A four-story commercial building in Hattisar is the last place you would expect to find a thangka school. Still, when I visited the school, I expected to find an entrance covered with the kind of traditional Tibetan curtains you see in gombas, and a large, fancy sign with the school's name, "Dharmapala Thangka Center," above it. But the search for the school turned out to be the search for the mystical Shangri-La. You might get the directions and know where you're going, but if you don't focus on the little things around you, you'll miss it. I was walking around looking for the school in the building when it suddenly occurred to me, "Has this door on the first floor always been there?" So when I peeked through the plain looking door, it was indeed the school!
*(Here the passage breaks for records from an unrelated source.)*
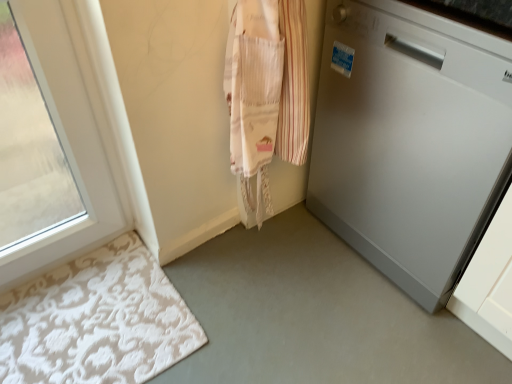 The width and height of the screenshot is (512, 384). What do you see at coordinates (96, 321) in the screenshot?
I see `white textured bath mat at lower left` at bounding box center [96, 321].

What are the coordinates of `white textured bath mat at lower left` in the screenshot? It's located at (96, 321).

Describe the element at coordinates (409, 139) in the screenshot. This screenshot has width=512, height=384. I see `white glossy dishwasher at right` at that location.

Identify the location of white glossy dishwasher at right. Image resolution: width=512 pixels, height=384 pixels. (409, 139).

Image resolution: width=512 pixels, height=384 pixels. Find the location of `white textured bath mat at lower left`. white textured bath mat at lower left is located at coordinates (96, 321).

Is white glossy dishwasher at right to the left of white textured bath mat at lower left from the viewer's perspective?

Incorrect, white glossy dishwasher at right is not on the left side of white textured bath mat at lower left.

Which object is closer to the camera, white glossy dishwasher at right or white textured bath mat at lower left?

white glossy dishwasher at right.

Is point (345, 0) in front of point (114, 292)?

Yes, point (345, 0) is in front of point (114, 292).

From the image's perspective, is white glossy dishwasher at right positioned above or below white textured bath mat at lower left?

white glossy dishwasher at right is above white textured bath mat at lower left.

From a real-world perspective, is white glossy dishwasher at right positioned above or below white textured bath mat at lower left?

Clearly, from a real-world perspective, white glossy dishwasher at right is above white textured bath mat at lower left.

In terms of width, does white glossy dishwasher at right look wider or thinner when compared to white textured bath mat at lower left?

white glossy dishwasher at right is wider than white textured bath mat at lower left.

Does white glossy dishwasher at right have a greater height compared to white textured bath mat at lower left?

Indeed, white glossy dishwasher at right has a greater height compared to white textured bath mat at lower left.

Considering the sizes of objects white glossy dishwasher at right and white textured bath mat at lower left in the image provided, who is smaller, white glossy dishwasher at right or white textured bath mat at lower left?

white textured bath mat at lower left is smaller.

Is white textured bath mat at lower left surrounded by white glossy dishwasher at right?

No.

Is white glossy dishwasher at right far away from white textured bath mat at lower left?

That's not correct — white glossy dishwasher at right is a little close to white textured bath mat at lower left.

Is white glossy dishwasher at right looking in the opposite direction of white textured bath mat at lower left?

No, white glossy dishwasher at right is not facing the opposite direction of white textured bath mat at lower left.

How distant is white glossy dishwasher at right from white textured bath mat at lower left?

white glossy dishwasher at right and white textured bath mat at lower left are 33.79 inches apart from each other.

Locate an element on the screen. The height and width of the screenshot is (384, 512). bath mat below the white glossy dishwasher at right (from a real-world perspective) is located at coordinates (96, 321).

Considering the relative positions of white textured bath mat at lower left and white glossy dishwasher at right in the image provided, is white textured bath mat at lower left to the right of white glossy dishwasher at right from the viewer's perspective?

Incorrect, white textured bath mat at lower left is not on the right side of white glossy dishwasher at right.

Which object is further away from the camera taking this photo, white textured bath mat at lower left or white glossy dishwasher at right?

white textured bath mat at lower left is more distant.

Which is further, (x=67, y=330) or (x=362, y=170)?

The point (x=362, y=170) is behind.

From the image's perspective, would you say white textured bath mat at lower left is positioned over white glossy dishwasher at right?

Actually, white textured bath mat at lower left appears below white glossy dishwasher at right in the image.

From a real-world perspective, who is located lower, white textured bath mat at lower left or white glossy dishwasher at right?

white textured bath mat at lower left is physically lower.

Can you confirm if white textured bath mat at lower left is wider than white glossy dishwasher at right?

No.

Who is taller, white textured bath mat at lower left or white glossy dishwasher at right?

white glossy dishwasher at right is taller.

Looking at the image, does white textured bath mat at lower left seem bigger or smaller compared to white glossy dishwasher at right?

Considering their sizes, white textured bath mat at lower left takes up less space than white glossy dishwasher at right.

Is white textured bath mat at lower left located outside white glossy dishwasher at right?

Indeed, white textured bath mat at lower left is completely outside white glossy dishwasher at right.

In the scene shown: Is white textured bath mat at lower left positioned far away from white glossy dishwasher at right?

No.

Is white textured bath mat at lower left oriented towards white glossy dishwasher at right?

No.

Looking at this image, how different are the orientations of white textured bath mat at lower left and white glossy dishwasher at right in degrees?

The angular difference between white textured bath mat at lower left and white glossy dishwasher at right is 90 degrees.

How far apart are white textured bath mat at lower left and white glossy dishwasher at right?

white textured bath mat at lower left and white glossy dishwasher at right are 33.79 inches apart from each other.

Identify the location of bath mat that is under the white glossy dishwasher at right (from a real-world perspective). (96, 321).

Where is `bath mat below the white glossy dishwasher at right (from the image's perspective)`? bath mat below the white glossy dishwasher at right (from the image's perspective) is located at coordinates (96, 321).

Where is `bath mat below the white glossy dishwasher at right (from a real-world perspective)`? Image resolution: width=512 pixels, height=384 pixels. bath mat below the white glossy dishwasher at right (from a real-world perspective) is located at coordinates (96, 321).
Run by a 9th generation thangka painter, Karsang Lama, the school was built in 1980 after he and his grandfather first visited Kathmandu. Both were born in a village called Rishanko in Sindupalchok. The village was famous for its thangka artists and clay and wood artisans. Lama learned to paint at the age of five at the local monastery where his grandfather was a monk. When his grandfather came to Kathmandu, he saw thangka paintings being sold in the tourist area of Jhonchhen, but to his disappointment, most of them seemed to have no aesthetic value. That's when he decided to settle his grandson in Kathmandu and open a school for thangka artists.
"A thangka has an essence, a philosophy that you have to understand before you start painting one," Lama says. Currently, his school teaches forty students, but the school is not limited to the Hattisar headquarters. There are two other schools in Maharajgunj and Bhaktapur. He also owns a store in Durbarmarg where the thangkas painted in his schools are sold. Although these schools are taught by artists who have studied under Lama himself, he regularly visits the three places to check on his students.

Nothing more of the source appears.